The Aquila-VL-2B model is a visual language model (VLM) trained based on the LLava-one-vision framework. The Qwen2.5-1.5B-instruct model is used as the language model (LLM), and siglip-so400m-patch14-384 is used as the visual tower. The model is trained on a self-built Infinity-MM dataset and contains about 40 million image-text pairs. This dataset combines open source data collected from the Internet and synthetic instruction data generated using open source VLM models. The open source of the Aquila-VL-2B model is designed to drive the development of multimodal performance, especially in the combination of images and text processing.
Demand population:
"The target audience is researchers, developers and enterprises who need to process and analyze large amounts of image and text data for intelligent decision-making and information extraction. The Aquila-VL-2B model provides powerful visual language understanding and generation capabilities, helping them improve data processing efficiency and accuracy."
Example of usage scenarios:
Case 1: Use the Aquila-VL-2B model to analyze and describe images on social media.
Case 2: In the e-commerce platform, this model is used to automatically generate descriptive text for product images to improve user experience.
Case 3: In the field of education, through the combination of images and text, students can provide more intuitive learning materials and interactive experiences.
Product Features:
• Support image-text-to-Text conversion (Image-Text-to-Text)

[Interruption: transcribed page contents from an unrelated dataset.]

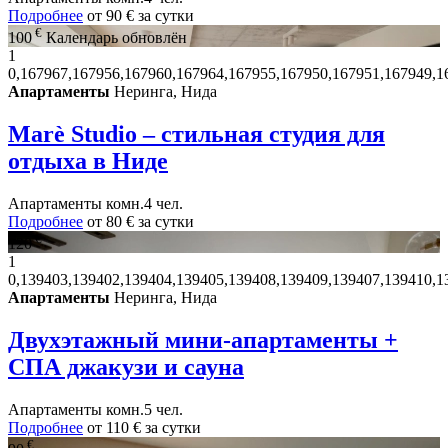
Подробнее
от
90 €
за сутки
€
100
Календарь обновлён
1
0,167967,167956,167960,167964,167955,167950,167951,167949,1
Апартаменты
Неринга, Нида
Marè Studio – стильная студия для
отдыха в Ниде
Апартаменты
комн.
4 чел.
Подробнее
от
80 €
за сутки
€
120
1
0,139403,139402,139404,139405,139408,139409,139407,139410,1
Апартаменты
Неринга, Нида
Двухэтажный мини-апартаменты +
СПА джакузи и сауна
Апартаменты
комн.
5 чел.
Подробнее
от
110 €
за сутки
€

• Built based on Transformers and Safetensors libraries
• Supports multiple languages, including Chinese and English
• Supports multimodal and dialogue generation
• Support text generation reasoning
• Inference Endpoints compatible
• Supports large-scale image-text datasets
Tutorials for use:
1. Install the necessary libraries: Use pip to install the LLaVA-NeXT library.
2. Load the pretrained model: Load the Aquila-VL-2B model through the load_pretrained_model function in llava.model.builder.
3. Prepare image data: Use the PIL library to load the image and use the process_images function in llava.mm_utils to process the image data.
4. Build a conversation template: Select the appropriate conversation template based on the model and build the problem.
5. Generate tips: Combine the problem and the dialogue template to generate input tips for the model.
6. Encoding input: Use tokenizer to encode prompt questions into input formats that are understandable to the model.
7. Generate output: Call the model's generate function to generate text output.
8. Decode output: Use the tokenizer.batch_decode function to decode the model output into readable text.